March 7, 1996







A party may file with the Supreme Court a petition to review an adverse decision by the Court of Appeals.  See § 808.10 and Rule 809.62, Stats.

This opinion is subject to further editing.  If published, the official version will appear in the bound volume of the Official Reports.





No.  95-0062-CR-NM



     DISTRICT IV           














                        APPEAL from a judgment of the circuit court for Dane County: P. CHARLES JONES, Judge.  Affirmed.

                        Before Eich, C.J., Dykman and Sundby, JJ. 

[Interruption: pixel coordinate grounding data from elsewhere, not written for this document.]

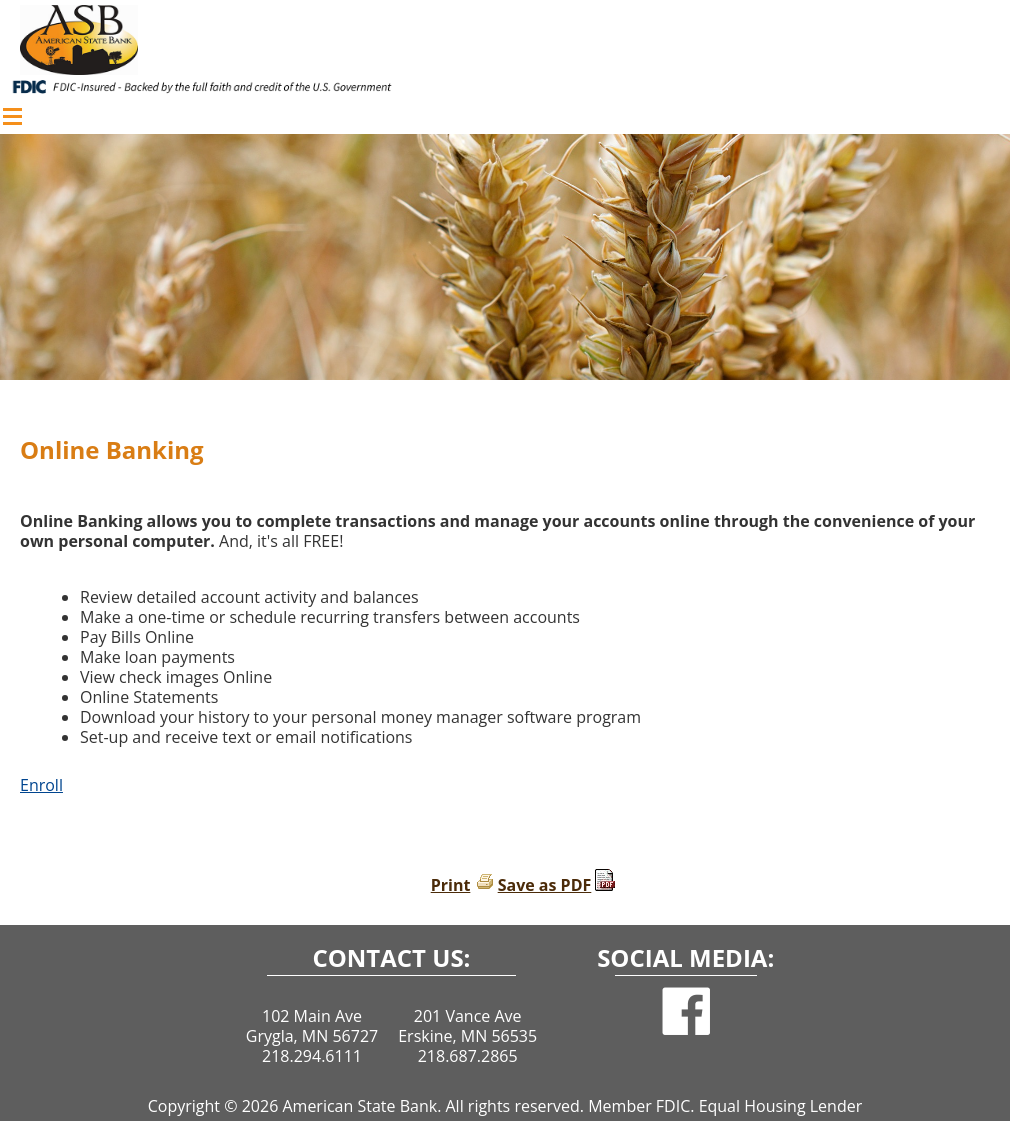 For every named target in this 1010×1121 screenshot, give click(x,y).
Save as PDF (545, 885)
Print (451, 885) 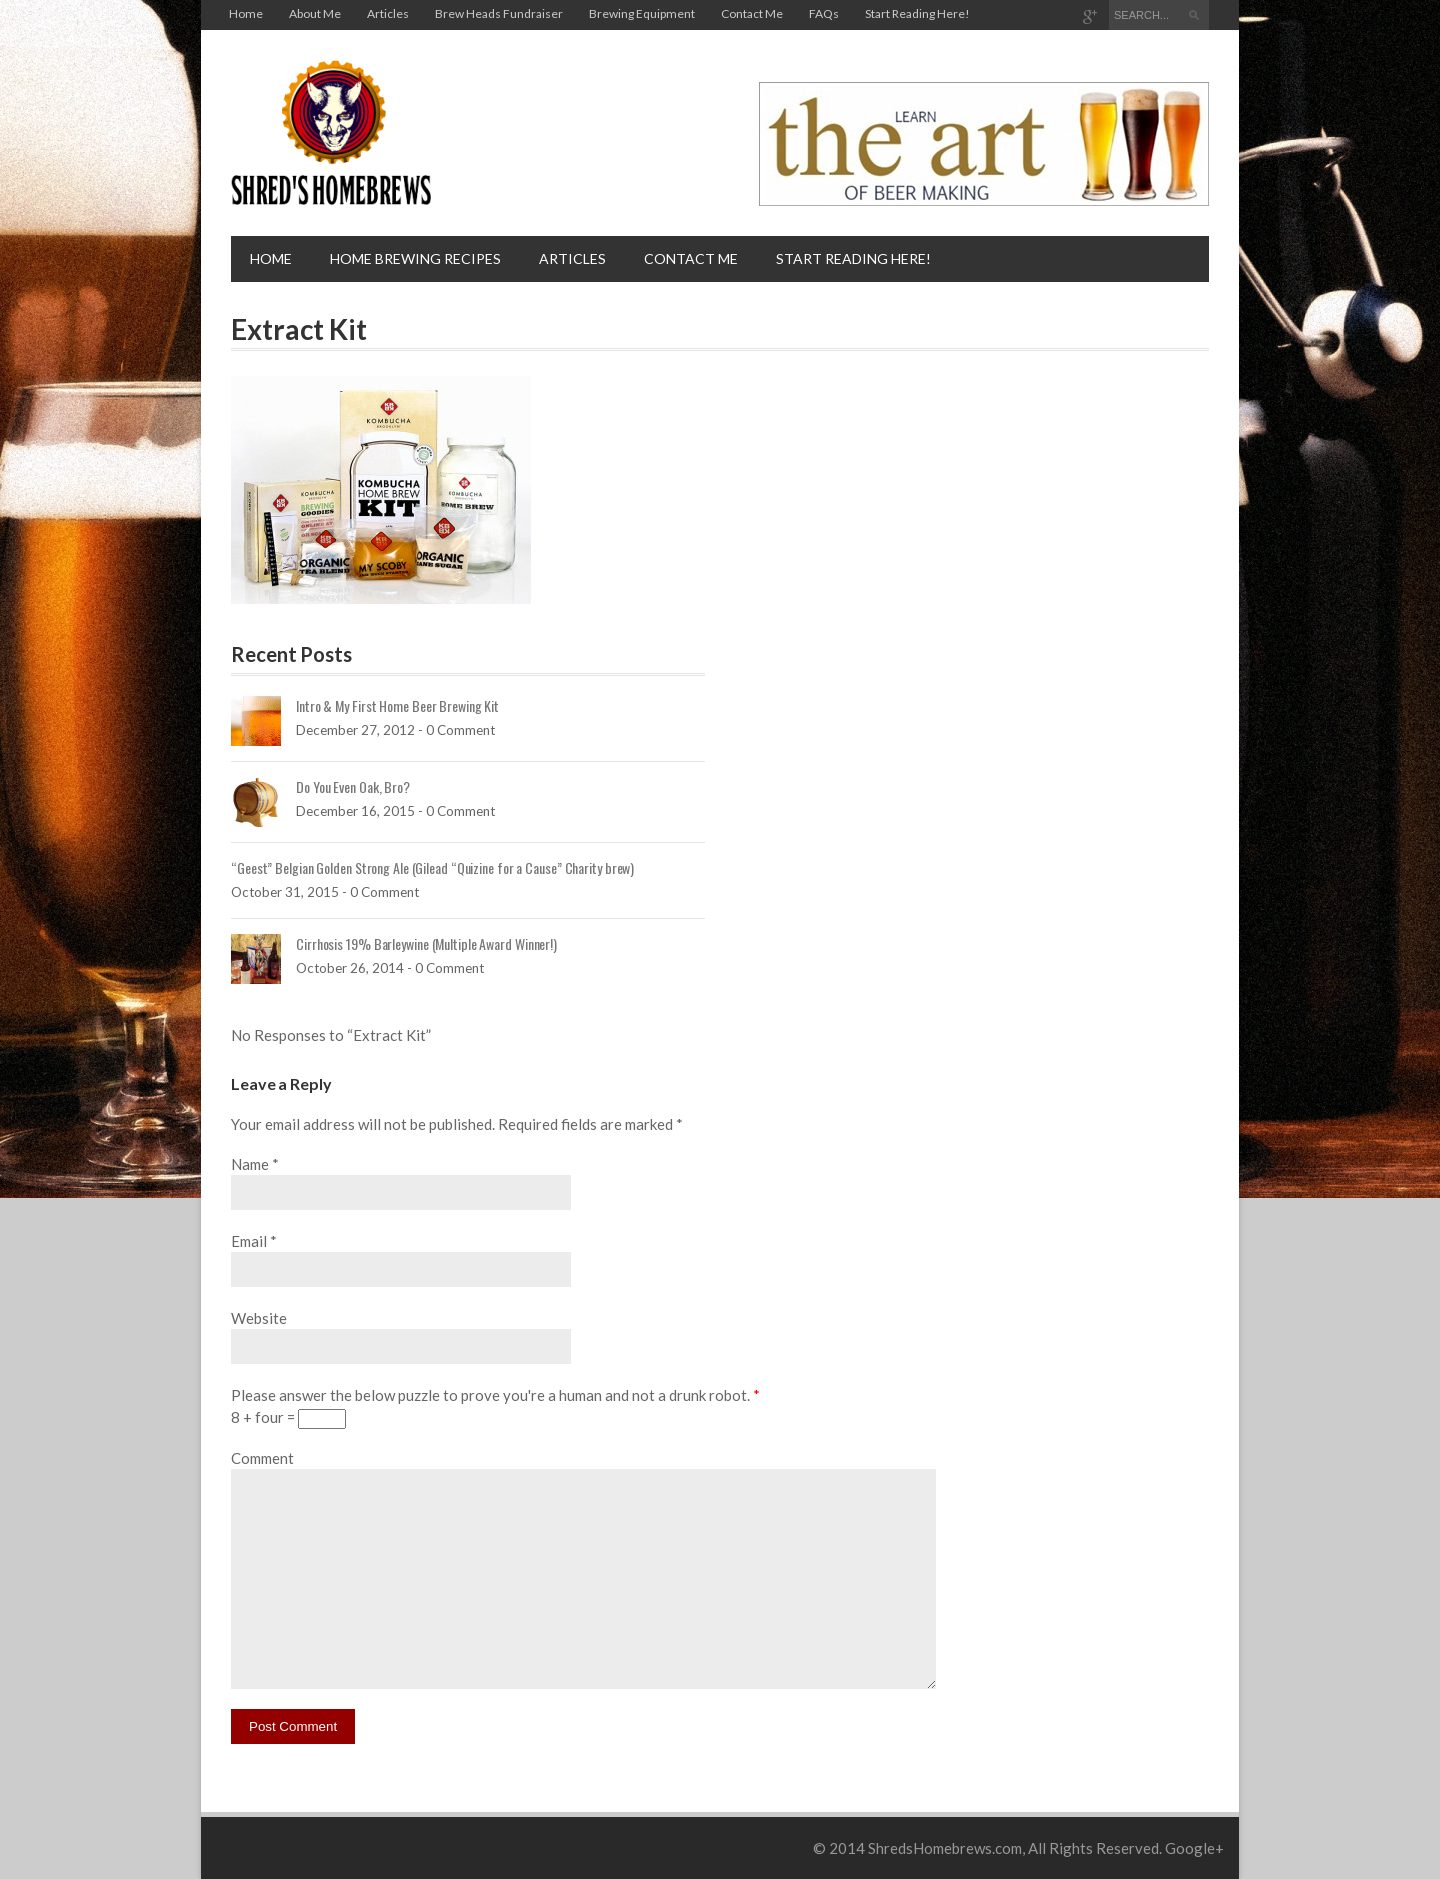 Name (250, 1164)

                        PER CURIAM.   Nathan Gillis appeals from a judgment of conviction resulting from an Alford plea.  North Carolina v. Alford, 400 U.S. 25, 37 (1970).  Counsel has filed a no merit report.  We affirm.

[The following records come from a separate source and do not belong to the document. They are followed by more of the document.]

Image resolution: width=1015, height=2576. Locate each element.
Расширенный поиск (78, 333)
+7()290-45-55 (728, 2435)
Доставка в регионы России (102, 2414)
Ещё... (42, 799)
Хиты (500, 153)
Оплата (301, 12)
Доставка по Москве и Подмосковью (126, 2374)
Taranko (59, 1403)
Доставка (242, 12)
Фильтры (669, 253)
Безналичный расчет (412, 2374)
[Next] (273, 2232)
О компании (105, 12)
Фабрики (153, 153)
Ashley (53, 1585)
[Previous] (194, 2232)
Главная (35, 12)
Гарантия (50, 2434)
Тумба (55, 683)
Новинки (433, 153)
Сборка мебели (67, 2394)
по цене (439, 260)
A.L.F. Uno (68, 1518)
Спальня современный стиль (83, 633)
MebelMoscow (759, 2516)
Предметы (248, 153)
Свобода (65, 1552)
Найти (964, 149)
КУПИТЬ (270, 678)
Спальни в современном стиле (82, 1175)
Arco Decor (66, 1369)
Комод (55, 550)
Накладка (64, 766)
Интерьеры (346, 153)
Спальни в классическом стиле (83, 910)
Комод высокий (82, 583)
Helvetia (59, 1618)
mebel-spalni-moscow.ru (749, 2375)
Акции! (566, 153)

                        As a result of his plea, Gillis was convicted of kidnapping, contrary to § 940.31(1)(b), Stats.; false imprisonment, contrary to § 940.30, Stats.; two counts of second-degree sexual assault, contrary to § 940.225(2)(a), Stats.;  and first-degree recklessly endangering safety, contrary to § 941.30(1), Stats.  The state public defender's office appointed Robert T. Ruth to represent Gillis on appeal.  Ruth has filed a no merit report with this court, pursuant to Anders v. California, 386 U.S. 738 (1967), and Rule 809.32, Stats., and reports that a copy has been sent to Gillis.  In compliance with Anders, both Ruth and this court informed Gillis that he could respond to the report, but he has not done so, although he filed various motions before the report was filed.  After an independent review of the record as mandated by Anders, we conclude that any further proceedings in this matter would be wholly frivolous and without arguable merit.

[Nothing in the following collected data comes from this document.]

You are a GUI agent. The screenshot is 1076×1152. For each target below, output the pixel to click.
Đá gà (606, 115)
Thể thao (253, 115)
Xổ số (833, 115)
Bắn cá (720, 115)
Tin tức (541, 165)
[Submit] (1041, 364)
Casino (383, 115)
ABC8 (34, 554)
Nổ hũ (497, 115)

                        All the charges against Gillis arise from an incident in which he was accused of dragging a female passerby into his apartment and twice forcibly sexually assaulting her while choking and blindfolding her.  Gillis was convicted after a plea colloquy in which the circuit court determined that the evidence against him was strong enough to provide a sufficient basis for the plea, that the plea was knowing, intelligent and voluntary, that Gillis understood the rights he was giving up, and that Gillis understood the elements of the charges that the State would have to prove to obtain a conviction.  Indeed, the plea came after several days of trial, and after the complaining witness had been subjected to a complete cross-examination taking most of a day.  Police witnesses and others also testified before Gillis entered his plea, which stopped the trial.

                        The circuit court sentenced Gillis to twelve years in the Wisconsin state prison system on the two counts of sexual assault and the charge of recklessly endangering safety.  The circuit court imposed 26 years' probation on the kidnapping and false imprisonment charges, concurrent with the prison sentences.  The sentencing was in accord with Gillis's plea agreement with the State.  Among factors considered by the court in determining the sentencing period was the impact on the victim, as well as Gillis's demeanor.

                        The no merit report addresses the question of whether the evidence was sufficient to support the conviction, whether the plea was proper, and whether the circuit court abused its discretion in sentencing Gillis to prison for twelve years.  We agree with counsel that there is no merit to any argument based on these issues.  Our independent review of the record reveals no other potential issues for appeal.  Therefore, we conclude that any further appellate proceedings would be without arguable merit and would be wholly frivolous, within the meaning of Anders, as well as Rule 809.32, Stats.  Accordingly,  Gillis's conviction is affirmed, and we grant his counsel's motion to withdraw from further representation before this court.

                        By the Court.—Judgment affirmed.